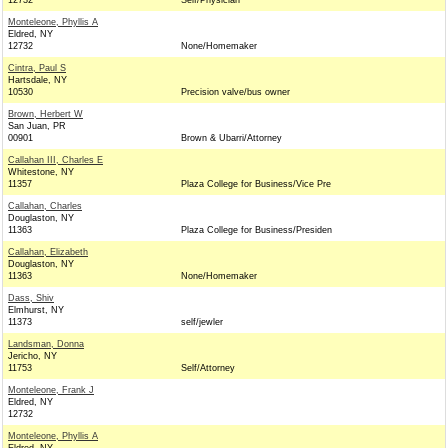
12732
Self/Physician
Monteleone, Phyllis A
Eldred, NY
12732
None/Homemaker
Cintra, Paul S
Hartsdale, NY
10530
Precision valve/bus owner
Brown, Herbert W
San Juan, PR
00901
Brown & Ubarri/Attorney
Callahan III, Charles E
Whitestone, NY
11357
Plaza College for Business/Vice Pre
Callahan, Charles
Douglaston, NY
11363
Plaza College for Business/Presiden
Callahan, Elizabeth
Douglaston, NY
11363
None/Homemaker
Dass, Shiv
Elmhurst, NY
11373
self/jewler
Landsman, Donna
Jericho, NY
11753
Self/Attorney
Monteleone, Frank J
Eldred, NY
12732
Monteleone, Phyllis A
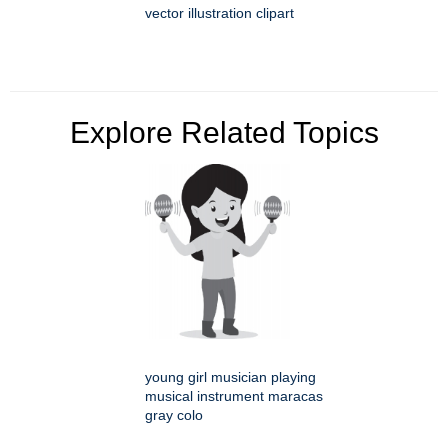
vector illustration clipart
Explore Related Topics
young girl musician playing
musical instrument maracas
gray colo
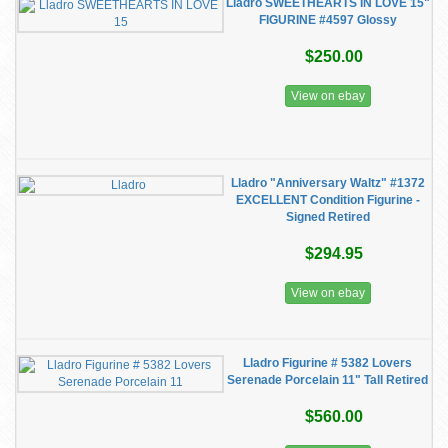
Lladro SWEETHEARTS IN LOVE 15"
FIGURINE #4597 Glossy
$250.00
View on ebay
Lladro "Anniversary Waltz" #1372
EXCELLENT Condition Figurine -
Signed Retired
$294.95
View on ebay
Lladro Figurine # 5382 Lovers
Serenade Porcelain 11" Tall Retired
$560.00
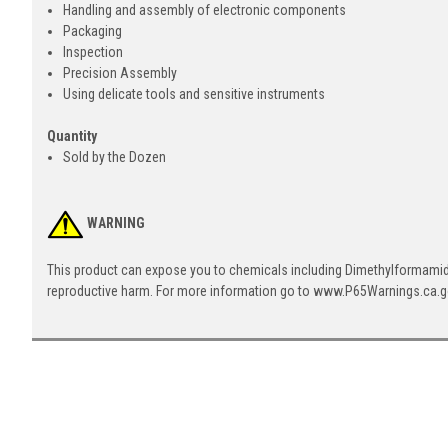
Handling and assembly of electronic components
Packaging
Inspection
Precision Assembly
Using delicate tools and sensitive instruments
Quantity
Sold by the Dozen
WARNING
This product can expose you to chemicals including Dimethylformamide 
reproductive harm. For more information go to www.P65Warnings.ca.g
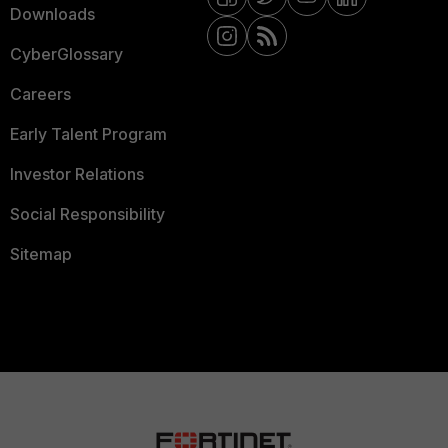
Downloads
CyberGlossary
Careers
Early Talent Program
Investor Relations
Social Responsibility
Sitemap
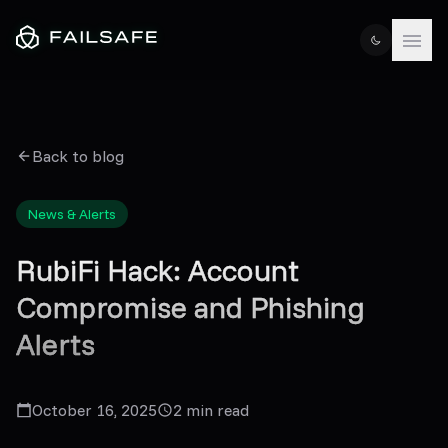
Back to blog
News & Alerts
RubiFi Hack: Account
Compromise and Phishing
Alerts
October 16, 2025
2
min read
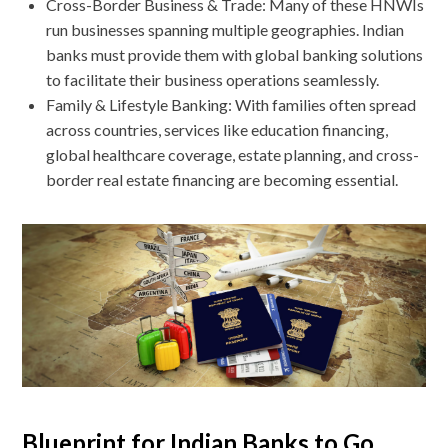
Cross-Border Business & Trade: Many of these HNWIs
run businesses spanning multiple geographies. Indian
banks must provide them with global banking solutions
to facilitate their business operations seamlessly.
Family & Lifestyle Banking: With families often spread
across countries, services like education financing,
global healthcare coverage, estate planning, and cross-
border real estate financing are becoming essential.
Blueprint for Indian Banks to Go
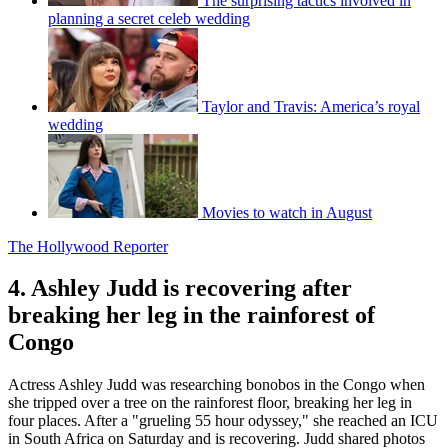
The surprising tactics involved in
planning a secret celeb wedding
Taylor and Travis: America’s royal
wedding
Movies to watch in August
The Hollywood Reporter
4. Ashley Judd is recovering after
breaking her leg in the rainforest of
Congo
Actress Ashley Judd was researching bonobos in the Congo when
she tripped over a tree on the rainforest floor, breaking her leg in
four places. After a "grueling 55 hour odyssey," she reached an ICU
in South Africa on Saturday and is recovering. Judd shared photos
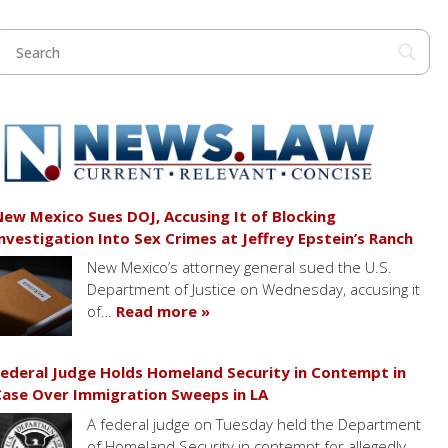
ew Mexico Sues DOJ, Accusing It of Blocking
nvestigation Into Sex Crimes at Jeffrey Epstein’s Ranch
New Mexico’s attorney general sued the U.S.
Department of Justice on Wednesday, accusing it
of…
Read more »
ederal Judge Holds Homeland Security in Contempt in
ase Over Immigration Sweeps in LA
A federal judge on Tuesday held the Department
of Homeland Security in contempt for allegedly…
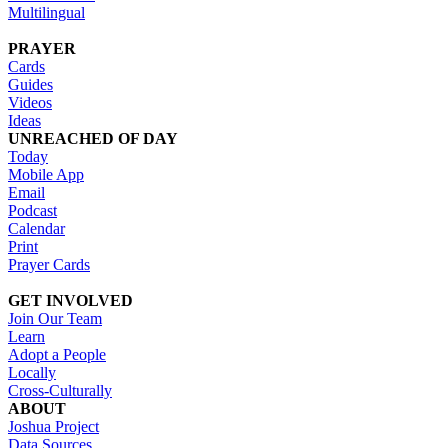
Multilingual
PRAYER
Cards
Guides
Videos
Ideas
UNREACHED OF DAY
Today
Mobile App
Email
Podcast
Calendar
Print
Prayer Cards
GET INVOLVED
Join Our Team
Learn
Adopt a People
Locally
Cross-Culturally
ABOUT
Joshua Project
Data Sources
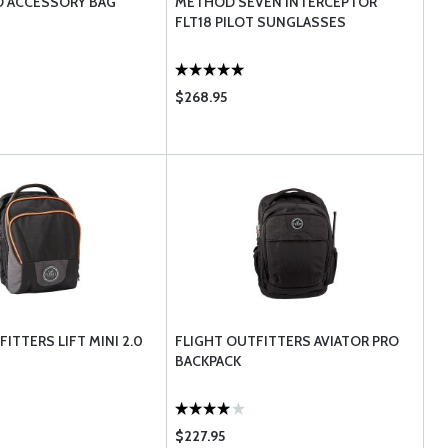
O ACCESSORY BAG
METHOD SEVEN INTERCEPTOR
FLT18 PILOT SUNGLASSES
$268.95
ITTERS LIFT MINI 2.0
FLIGHT OUTFITTERS AVIATOR PRO
BACKPACK
$227.95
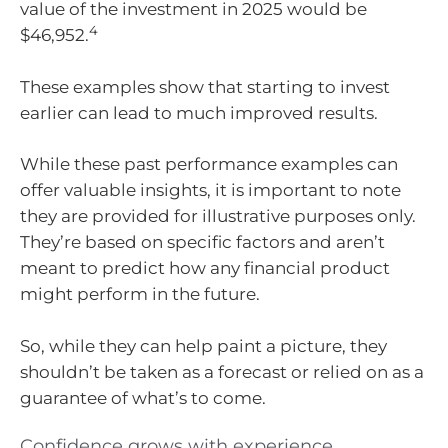
value of the investment in 2025 would be
4
$46,952.
These examples show that starting to invest
earlier can lead to much improved results.
While these past performance examples can
offer valuable insights, it is important to note
they are provided for illustrative purposes only.
They’re based on specific factors and aren’t
meant to predict how any financial product
might perform in the future.
So, while they can help paint a picture, they
shouldn’t be taken as a forecast or relied on as a
guarantee of what’s to come.
Confidence grows with experience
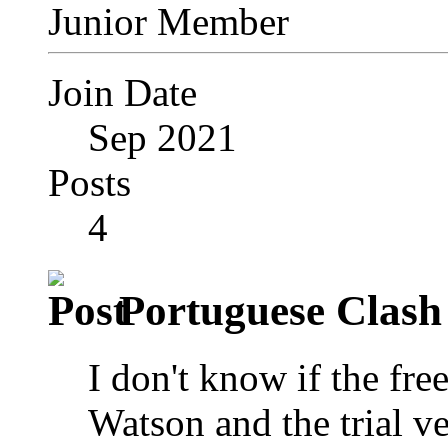
Junior Member
Join Date
Sep 2021
Posts
4
Portuguese Clash 
I don't know if the fr
Watson and the trial ve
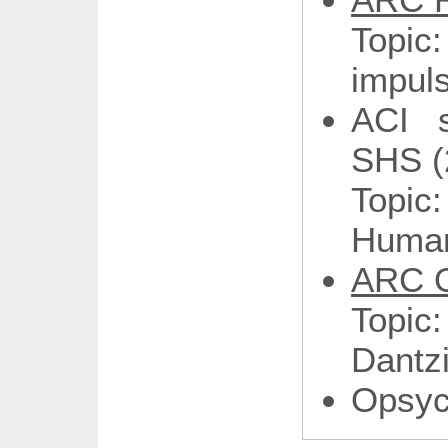
Topic
impuls
ACI 
SHS (
Topi
Human
ARC O
Topic
Dantz
Opsy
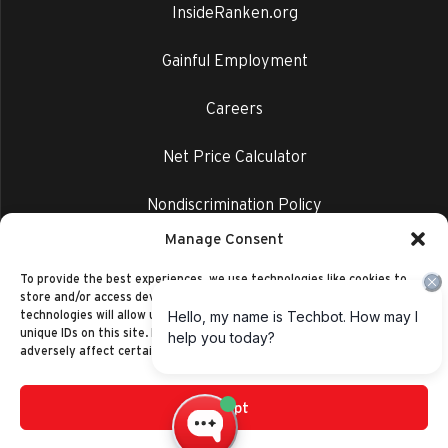
InsideRanken.org
Gainful Employment
Careers
Net Price Calculator
Nondiscrimination Policy
Manage Consent
Privacy Policy
To provide the best experiences, we use technologies like cookies to
store and/or access device information. Consenting to these
technologies will allow us to process data such as browsing behavior or
unique IDs on this site. Not consenting or withdrawing consent, may
adversely affect certain features and functions.
Accept
©2014-2026 Ranken Technical College
Privacy Policy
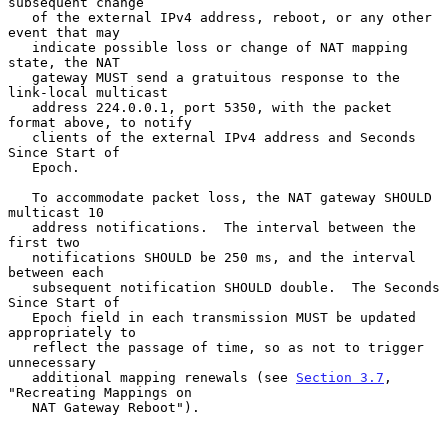
subsequent change

   of the external IPv4 address, reboot, or any other 
event that may

   indicate possible loss or change of NAT mapping 
state, the NAT

   gateway MUST send a gratuitous response to the 
link-local multicast

   address 224.0.0.1, port 5350, with the packet 
format above, to notify

   clients of the external IPv4 address and Seconds 
Since Start of

   Epoch.

   To accommodate packet loss, the NAT gateway SHOULD 
multicast 10

   address notifications.  The interval between the 
first two

   notifications SHOULD be 250 ms, and the interval 
between each

   subsequent notification SHOULD double.  The Seconds 
Since Start of

   Epoch field in each transmission MUST be updated 
appropriately to

   reflect the passage of time, so as not to trigger 
unnecessary

   additional mapping renewals (see 
Section 3.7
, 
"Recreating Mappings on

   NAT Gateway Reboot").
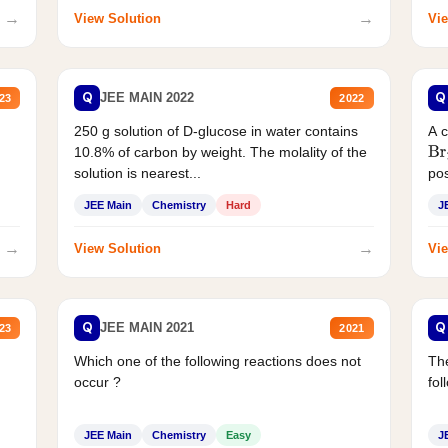
→
→
View Solution
Vie
Q
Q
JEE MAIN 2022
23
2022
250 g solution of D-glucose in water contains
A 
10.8% of carbon by weight. The molality of the
Br
solution is nearest...
pos
JEE Main
Chemistry
Hard
J
→
→
View Solution
Vie
Q
Q
JEE MAIN 2021
23
2021
Which one of the following reactions does not
The
occur ?
fol
JEE Main
Chemistry
Easy
J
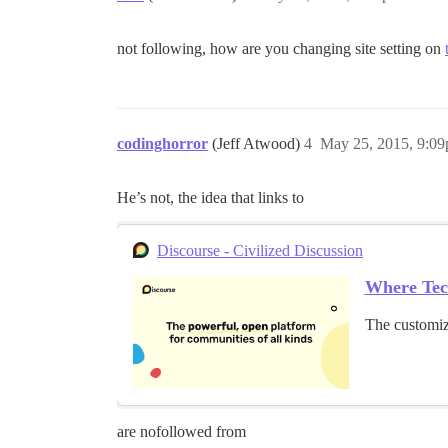
not following, how are you changing site setting on
codinghorror
(Jeff Atwood)
4
May 25, 2015, 9:0
He’s not, the idea that links to
Discourse - Civilized Discussion
Where Tec
The customiz
are nofollowed from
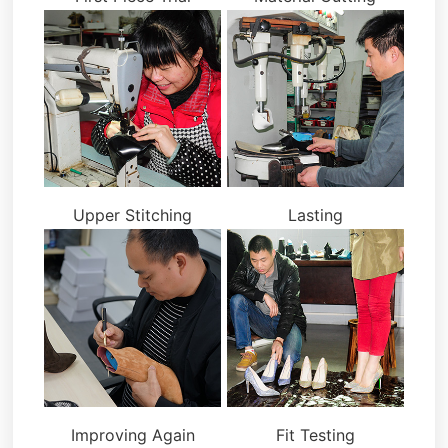
Upper Stitching
Lasting
Improving Again
Fit Testing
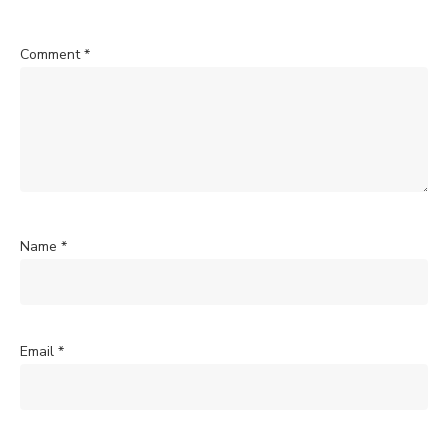
Comment
*
Name
*
Email
*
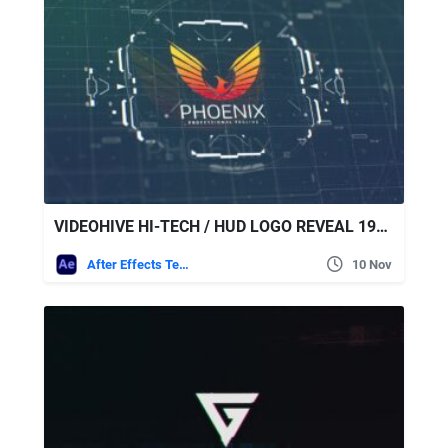
VIDEOHIVE HI-TECH / HUD LOGO REVEAL 19482918
After Effects Templates
10 Nov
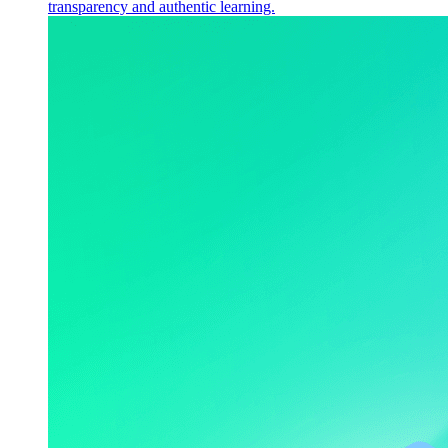
transparency and authentic learning.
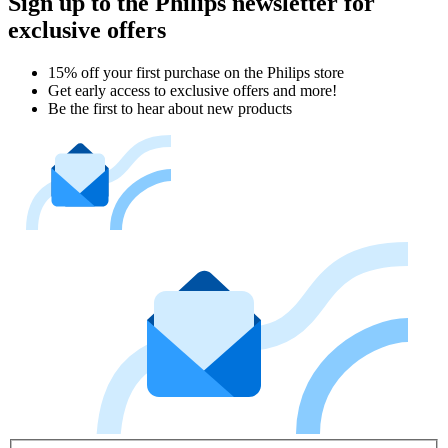
Sign up to the Philips newsletter for
exclusive offers
15% off your first purchase on the Philips store​
Get early access to exclusive offers and more!
Be the first to hear about new products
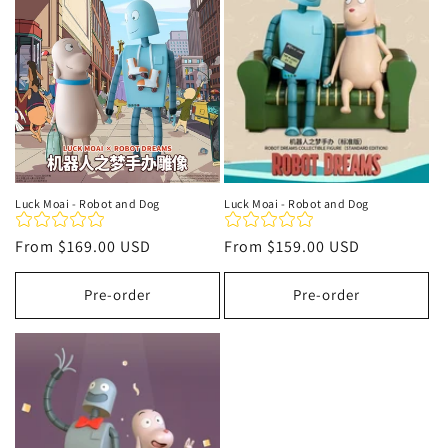
t
i
o
n
:
Luck Moai - Robot and Dog
Luck Moai - Robot and Dog
Regular
From
$169.00 USD
Regular
From
$159.00 USD
price
price
Pre-order
Pre-order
◇ ◇ ◇ ◇
Lines from the entries that contain the word "offers" are what the answer must hold.

> **Task solution**
exclusive offers
Get early access to exclusive offers and more!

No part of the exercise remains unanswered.